** Data to examine **

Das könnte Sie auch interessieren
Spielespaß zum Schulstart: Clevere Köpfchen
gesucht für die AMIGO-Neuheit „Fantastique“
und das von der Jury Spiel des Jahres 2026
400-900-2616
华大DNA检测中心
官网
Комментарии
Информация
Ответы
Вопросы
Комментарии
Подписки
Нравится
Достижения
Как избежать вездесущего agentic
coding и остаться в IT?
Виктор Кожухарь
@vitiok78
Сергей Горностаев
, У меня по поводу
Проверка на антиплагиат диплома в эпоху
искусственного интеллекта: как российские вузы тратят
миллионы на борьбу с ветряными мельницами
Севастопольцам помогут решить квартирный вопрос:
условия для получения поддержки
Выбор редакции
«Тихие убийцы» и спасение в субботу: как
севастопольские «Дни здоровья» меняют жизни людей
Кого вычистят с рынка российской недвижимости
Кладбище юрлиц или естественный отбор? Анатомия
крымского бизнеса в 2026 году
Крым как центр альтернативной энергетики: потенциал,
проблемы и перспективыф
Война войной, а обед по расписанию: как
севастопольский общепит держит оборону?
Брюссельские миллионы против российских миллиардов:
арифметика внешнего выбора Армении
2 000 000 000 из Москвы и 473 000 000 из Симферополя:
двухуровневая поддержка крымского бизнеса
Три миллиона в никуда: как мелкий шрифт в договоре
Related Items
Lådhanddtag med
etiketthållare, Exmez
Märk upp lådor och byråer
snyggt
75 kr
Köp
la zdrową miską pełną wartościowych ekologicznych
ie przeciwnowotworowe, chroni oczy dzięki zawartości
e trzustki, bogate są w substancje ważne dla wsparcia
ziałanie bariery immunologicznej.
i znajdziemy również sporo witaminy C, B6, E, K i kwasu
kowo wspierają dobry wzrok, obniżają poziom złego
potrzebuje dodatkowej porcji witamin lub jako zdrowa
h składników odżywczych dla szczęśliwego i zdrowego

** Task item **
In the data above, how many lines hold the string "миллионы"? Give the number by itself.

** Answer for the task **
2